Стражники смеются, и Калеб с ними. А меня вдруг мороз продирает по коже, и я сую руку в карман плаща, сжимаю ее в кулак. Калеб выводит их наружу, смотрит, как они садятся на коней. Потом они пожимают друг другу руки, и стражники уезжают. Тяжелые деревянные колеса телеги оставляют в грязи борозды, и лишь стук лошадиных копыт слышится в по-прежнему пустом переулке. Калеб возвращается в дом, и, как всегда, по его лицу ничего невозможно прочесть. Ходит, поправляет мебель, собирает наше оружие. Я знаю: он зол как черт, что я убила некроманта. По глупости, по беспечности, по ошибке — после всех его предостережений. Что еще хуже, никаких оправданий у меня нет. В любую минуту он может на меня заорать. Я не способна это предотвратить, но, быть может, получится смягчить удар?

— Ладно, признаю. Проявила себя не лучшим образом, — говорю я. — Но, с другой стороны, тебе не придется теперь платить мне два соверена. Вполне хватит и одного.

Он со стуком ставит стул, который у него в руках, и оборачивается ко мне:

— Что вообще стряслось, черт возьми?

— Не знаю, — отвечаю я. — Наверное, я допустила ошибку.

— Я тебя предупреждал, — хмуро говорит Калеб.

— Да. Но прости меня, я правда не знаю, что случилось.

Он всматривается в меня пристально, будто надеется прочесть в моих глазах более адекватное объяснение. Потом качает головой.

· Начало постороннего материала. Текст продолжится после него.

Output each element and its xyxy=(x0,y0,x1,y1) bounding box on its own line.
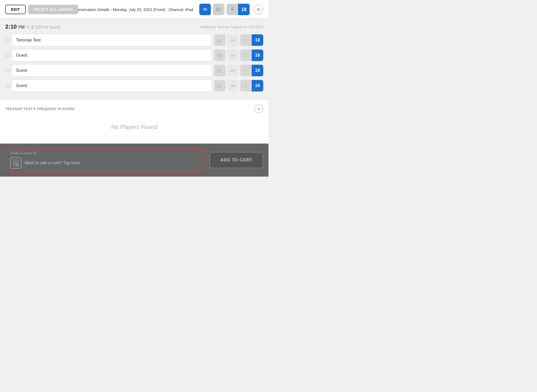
player-score-button-3[interactable]: ## xyxy=(227,65,239,76)
hash-icon: ## xyxy=(231,84,235,88)
end-ampm: PM (Back) xyxy=(42,25,61,29)
header-right: ✉ 18 ✕ xyxy=(199,4,263,15)
holes-badge-group: 18 xyxy=(227,4,250,15)
redo-icon: ↻ xyxy=(26,25,30,30)
player-controls-1: ## 18 xyxy=(214,34,263,46)
svg-point-3 xyxy=(220,41,221,42)
player-location-icon-1 xyxy=(240,34,252,46)
svg-rect-10 xyxy=(13,160,18,166)
player-location-icon-3 xyxy=(240,65,252,76)
svg-point-9 xyxy=(220,87,221,88)
frequent-players-section: TEESNAP TEST'S FREQUENT PLAYERS ∨ No Pla… xyxy=(0,99,268,144)
holes-count: 18 xyxy=(238,4,250,15)
created-by: created by Teesnap Support on 7/25/2022 xyxy=(200,25,263,29)
hash-icon: ## xyxy=(231,68,235,73)
notes-section[interactable]: Details & Notes (0) Want to add a note? … xyxy=(5,148,204,172)
player-row: ## 18 xyxy=(5,49,263,62)
notes-document-icon xyxy=(10,157,22,169)
start-time: 2:10 xyxy=(5,23,17,30)
start-ampm: PM xyxy=(18,25,25,30)
svg-point-8 xyxy=(218,87,219,88)
player-location-icon-4 xyxy=(240,80,252,91)
player-holes-badge-3: 18 xyxy=(240,65,263,76)
frequent-header: TEESNAP TEST'S FREQUENT PLAYERS ∨ xyxy=(5,104,263,113)
player-controls-3: ## 18 xyxy=(214,65,263,76)
cart-button[interactable] xyxy=(213,4,224,15)
player-holes-badge-1: 18 xyxy=(240,34,263,46)
end-time: 4:10 xyxy=(31,24,41,30)
golf-cart-icon xyxy=(216,7,222,13)
hash-icon: ## xyxy=(231,38,235,42)
no-players-message: No Players Found xyxy=(5,118,263,136)
player-holes-count-4: 18 xyxy=(252,80,263,91)
svg-point-6 xyxy=(218,72,219,73)
notes-label: Details & Notes (0) xyxy=(10,151,200,155)
header-left: EDIT SELECT ALL UNPAID xyxy=(5,5,78,14)
player-holes-count-1: 18 xyxy=(252,34,263,46)
close-button[interactable]: ✕ xyxy=(253,4,263,14)
player-controls-4: ## 18 xyxy=(214,80,263,91)
player-row: ## 18 xyxy=(5,79,263,92)
notes-placeholder-text: Want to add a note? Tap here. xyxy=(25,161,81,165)
player-radio-1[interactable] xyxy=(5,38,9,42)
notes-content: Want to add a note? Tap here. xyxy=(10,157,200,169)
player-score-button-1[interactable]: ## xyxy=(227,34,239,46)
close-icon: ✕ xyxy=(257,7,260,12)
end-time-group: ↻ 4:10 PM (Back) xyxy=(26,24,61,30)
chevron-down-icon: ∨ xyxy=(257,107,260,111)
location-icon xyxy=(227,4,238,15)
svg-point-4 xyxy=(218,56,219,57)
add-to-cart-button[interactable]: ADD TO CART xyxy=(210,152,263,168)
player-radio-3[interactable] xyxy=(5,68,9,73)
page-title: Reservation Details - Monday, July 25, 2… xyxy=(75,7,193,12)
email-icon: ✉ xyxy=(203,7,207,12)
player-name-input-2[interactable] xyxy=(12,49,212,62)
select-all-unpaid-button[interactable]: SELECT ALL UNPAID xyxy=(28,5,78,14)
player-row: ## 18 xyxy=(5,34,263,46)
player-cart-button-3[interactable] xyxy=(214,65,225,76)
player-holes-badge-4: 18 xyxy=(240,80,263,91)
player-cart-button-4[interactable] xyxy=(214,80,225,91)
player-radio-4[interactable] xyxy=(5,84,9,88)
email-button[interactable]: ✉ xyxy=(199,4,211,15)
player-name-input-4[interactable] xyxy=(12,79,212,92)
header: EDIT SELECT ALL UNPAID Reservation Detai… xyxy=(0,0,268,19)
collapse-frequent-button[interactable]: ∨ xyxy=(254,104,263,113)
player-score-button-4[interactable]: ## xyxy=(227,80,239,91)
svg-point-2 xyxy=(218,41,219,42)
player-cart-button-2[interactable] xyxy=(214,50,225,61)
player-name-input-1[interactable] xyxy=(12,34,212,46)
svg-point-0 xyxy=(217,10,218,11)
player-radio-2[interactable] xyxy=(5,53,9,57)
player-controls-2: ## 18 xyxy=(214,50,263,61)
player-name-input-3[interactable] xyxy=(12,64,212,77)
frequent-section-title: TEESNAP TEST'S FREQUENT PLAYERS xyxy=(5,107,74,111)
player-score-button-2[interactable]: ## xyxy=(227,50,239,61)
svg-point-5 xyxy=(220,56,221,57)
svg-line-15 xyxy=(18,165,19,166)
svg-point-1 xyxy=(219,10,220,11)
player-holes-count-3: 18 xyxy=(252,65,263,76)
player-holes-badge-2: 18 xyxy=(240,50,263,61)
time-row: 2:10 PM ↻ 4:10 PM (Back) created by Tees… xyxy=(5,23,263,30)
player-location-icon-2 xyxy=(240,50,252,61)
bottom-bar: Details & Notes (0) Want to add a note? … xyxy=(0,144,268,177)
time-info: 2:10 PM ↻ 4:10 PM (Back) xyxy=(5,23,61,30)
hash-icon: ## xyxy=(231,53,235,58)
edit-button[interactable]: EDIT xyxy=(5,5,26,14)
player-row: ## 18 xyxy=(5,64,263,77)
svg-point-7 xyxy=(220,72,221,73)
players-list: ## 18 xyxy=(5,34,263,92)
player-holes-count-2: 18 xyxy=(252,50,263,61)
player-cart-button-1[interactable] xyxy=(214,34,225,46)
main-content: 2:10 PM ↻ 4:10 PM (Back) created by Tees… xyxy=(0,19,268,99)
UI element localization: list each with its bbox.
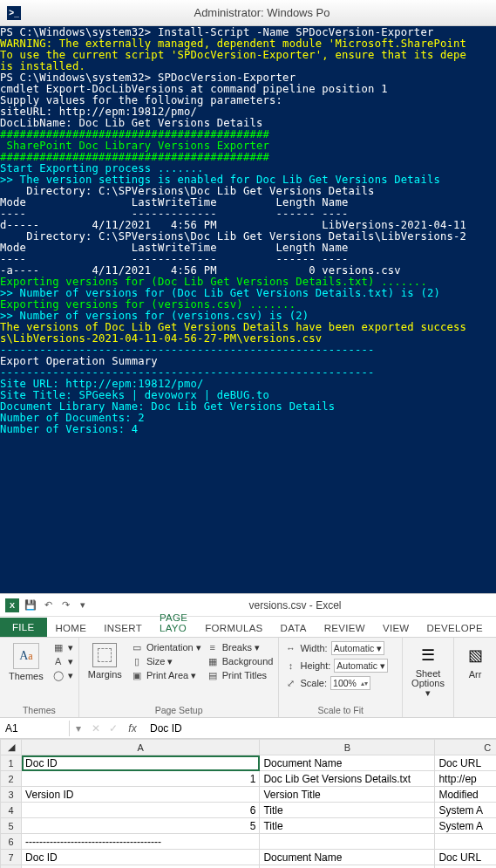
ribbon-tabs: FILE HOME INSERT PAGE LAYO FORMULAS DATA… bbox=[0, 617, 496, 638]
scale-spinner[interactable]: 100%▴▾ bbox=[330, 676, 370, 690]
cancel-formula-icon[interactable]: ✕ bbox=[87, 722, 105, 735]
breaks-icon: ≡ bbox=[207, 641, 219, 653]
margins-button[interactable]: Margins bbox=[85, 641, 126, 681]
cell[interactable]: Version Title bbox=[260, 787, 435, 803]
cell[interactable]: versions.csv bbox=[260, 865, 435, 869]
qat-customize-icon[interactable]: ▾ bbox=[77, 599, 89, 612]
margins-label: Margins bbox=[88, 669, 122, 680]
width-label: Width: bbox=[300, 643, 327, 653]
excel-titlebar[interactable]: X 💾 ↶ ↷ ▾ versions.csv - Excel bbox=[0, 594, 496, 617]
cell[interactable] bbox=[435, 834, 496, 850]
cell[interactable]: --------------------------------------- bbox=[22, 834, 260, 850]
cell[interactable]: 5 bbox=[22, 818, 260, 834]
cell[interactable]: Title bbox=[260, 818, 435, 834]
tab-page-layout[interactable]: PAGE LAYO bbox=[151, 609, 196, 637]
ribbon: Aa Themes ▦▾ A▾ ◯▾ Themes Margins ▭Orien… bbox=[0, 638, 496, 718]
margins-icon bbox=[92, 643, 117, 667]
redo-icon[interactable]: ↷ bbox=[59, 599, 71, 612]
powershell-titlebar[interactable]: >_ Administrator: Windows Po bbox=[0, 0, 496, 26]
tab-file[interactable]: FILE bbox=[0, 618, 47, 637]
table-row: 46TitleSystem A bbox=[1, 803, 497, 818]
cell[interactable]: Doc Lib Get Versions Details.txt bbox=[260, 771, 435, 787]
cell[interactable]: Document Name bbox=[260, 755, 435, 771]
height-combo[interactable]: Automatic ▾ bbox=[334, 659, 388, 673]
cell[interactable]: 6 bbox=[22, 803, 260, 818]
theme-effects-button[interactable]: ◯▾ bbox=[52, 669, 73, 681]
theme-fonts-button[interactable]: A▾ bbox=[52, 655, 73, 667]
fx-icon[interactable]: fx bbox=[122, 722, 143, 735]
cell[interactable]: System A bbox=[435, 818, 496, 834]
row-header[interactable]: 4 bbox=[1, 803, 22, 818]
cell[interactable] bbox=[260, 834, 435, 850]
tab-developer[interactable]: DEVELOPE bbox=[418, 619, 492, 637]
row-header[interactable]: 8 bbox=[1, 865, 22, 869]
cell[interactable]: Document Name bbox=[260, 850, 435, 865]
powershell-icon: >_ bbox=[7, 6, 21, 20]
width-icon: ↔ bbox=[284, 642, 296, 654]
cell[interactable]: 1 bbox=[22, 771, 260, 787]
cell[interactable]: http://ep bbox=[435, 865, 496, 869]
tab-power-query[interactable]: POWER QU bbox=[492, 609, 496, 637]
row-header[interactable]: 7 bbox=[1, 850, 22, 865]
tab-data[interactable]: DATA bbox=[272, 619, 316, 637]
themes-button[interactable]: Aa Themes bbox=[5, 641, 47, 683]
cell[interactable]: Doc ID bbox=[22, 850, 260, 865]
spreadsheet-grid[interactable]: ◢ABC 1Doc IDDocument NameDoc URL21Doc Li… bbox=[0, 739, 496, 868]
undo-icon[interactable]: ↶ bbox=[42, 599, 54, 612]
breaks-button[interactable]: ≡Breaks ▾ bbox=[207, 641, 274, 653]
column-header[interactable]: A bbox=[22, 740, 260, 755]
theme-colors-button[interactable]: ▦▾ bbox=[52, 641, 73, 653]
save-icon[interactable]: 💾 bbox=[24, 599, 37, 612]
tab-review[interactable]: REVIEW bbox=[316, 619, 374, 637]
ribbon-group-arrange: ▧ Arr bbox=[454, 638, 496, 717]
ribbon-group-sheet-options: ☰ SheetOptions ▾ bbox=[403, 638, 454, 717]
ribbon-group-scale-to-fit: ↔ Width: Automatic ▾ ↕ Height: Automatic… bbox=[279, 638, 403, 717]
themes-icon: Aa bbox=[13, 643, 39, 669]
tab-view[interactable]: VIEW bbox=[374, 619, 418, 637]
print-area-button[interactable]: ▣Print Area ▾ bbox=[131, 669, 201, 681]
row-header[interactable]: 6 bbox=[1, 834, 22, 850]
group-label-page-setup: Page Setup bbox=[85, 703, 274, 715]
tab-home[interactable]: HOME bbox=[47, 619, 96, 637]
select-all-corner[interactable]: ◢ bbox=[1, 740, 22, 755]
cell[interactable]: Title bbox=[260, 803, 435, 818]
background-button[interactable]: ▦Background bbox=[207, 655, 274, 667]
row-header[interactable]: 3 bbox=[1, 787, 22, 803]
tab-formulas[interactable]: FORMULAS bbox=[196, 619, 271, 637]
effects-icon: ◯ bbox=[52, 669, 65, 681]
cell[interactable]: System A bbox=[435, 803, 496, 818]
powershell-window: >_ Administrator: Windows Po PS C:\Windo… bbox=[0, 0, 496, 593]
row-header[interactable]: 1 bbox=[1, 755, 22, 771]
height-icon: ↕ bbox=[284, 660, 296, 672]
sheet-options-button[interactable]: ☰ SheetOptions ▾ bbox=[408, 641, 448, 700]
name-box[interactable]: A1 bbox=[0, 721, 70, 736]
enter-formula-icon[interactable]: ✓ bbox=[105, 722, 122, 735]
cell[interactable]: Doc URL bbox=[435, 755, 496, 771]
formula-value[interactable]: Doc ID bbox=[143, 721, 496, 736]
background-icon: ▦ bbox=[207, 655, 219, 667]
size-button[interactable]: ▯Size ▾ bbox=[131, 655, 201, 667]
group-label-scale: Scale to Fit bbox=[284, 703, 397, 715]
column-header[interactable]: C bbox=[435, 740, 496, 755]
size-icon: ▯ bbox=[131, 655, 143, 667]
table-row: 7Doc IDDocument NameDoc URL bbox=[1, 850, 497, 865]
fonts-icon: A bbox=[52, 655, 65, 667]
cell[interactable]: Doc URL bbox=[435, 850, 496, 865]
row-header[interactable]: 2 bbox=[1, 771, 22, 787]
cell[interactable]: Modified bbox=[435, 787, 496, 803]
width-combo[interactable]: Automatic ▾ bbox=[331, 641, 385, 655]
tab-insert[interactable]: INSERT bbox=[95, 619, 151, 637]
print-titles-icon: ▤ bbox=[207, 669, 219, 681]
orientation-button[interactable]: ▭Orientation ▾ bbox=[131, 641, 201, 653]
print-titles-button[interactable]: ▤Print Titles bbox=[207, 669, 274, 681]
powershell-terminal[interactable]: PS C:\Windows\system32> Install-Script -… bbox=[0, 26, 496, 593]
cell[interactable]: Doc ID bbox=[22, 755, 260, 771]
column-header[interactable]: B bbox=[260, 740, 435, 755]
table-row: 1Doc IDDocument NameDoc URL bbox=[1, 755, 497, 771]
cell[interactable]: http://ep bbox=[435, 771, 496, 787]
name-box-dropdown-icon[interactable]: ▾ bbox=[70, 722, 87, 735]
arrange-button[interactable]: ▧ Arr bbox=[459, 641, 491, 681]
row-header[interactable]: 5 bbox=[1, 818, 22, 834]
cell[interactable]: 2 bbox=[22, 865, 260, 869]
cell[interactable]: Version ID bbox=[22, 787, 260, 803]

— Ты понимаешь, что это никуда не годится? Если тебя будут спрашивать, что произошло, придется повторить ту же версию, что я выдал стражникам.

— Знаю, — киваю я.

— Это важно, — настаивает он. — Если кто-нибудь узнает, все дойдет до Блэквелла. А что тогда будет, ты в курсе.

О да. Он вызовет меня к себе в покои, уставится острыми черными хитрыми, как у вороны, глазами и потребует рассказать, что случилось. Не только сегодня и здесь. Он потребует рассказа обо всем вообще. Он пожелает знать все, что я делала, всех, кого видела, все места, где была. Он измотает меня допросом, пока я не сознаюсь во всем и ему все не станет известно.

А нельзя, чтобы ему все стало известно. Или кому-нибудь еще. Даже Калебу.

— Пошли отсюда, — говорит Калеб. — Казнь вот-вот закончится, и нас не увидят.

Он берет меня за локоть и ведет к двери, потом на улицу. Мы снова петляем тем же путем, пока не доходим до Уэстчипа — широкой мощеной дороги, что ведет от Тайберна до самого дворца Рэйвенскорт.

Хотя мы уже отошли на несколько кварталов, но все еще видна толпа, тянущаяся через ворота в соседние улицы. Люди идут кучно, орут и распевают, кричат о низложении короля, его советников и даже королевы — за беспощадное преследование магии.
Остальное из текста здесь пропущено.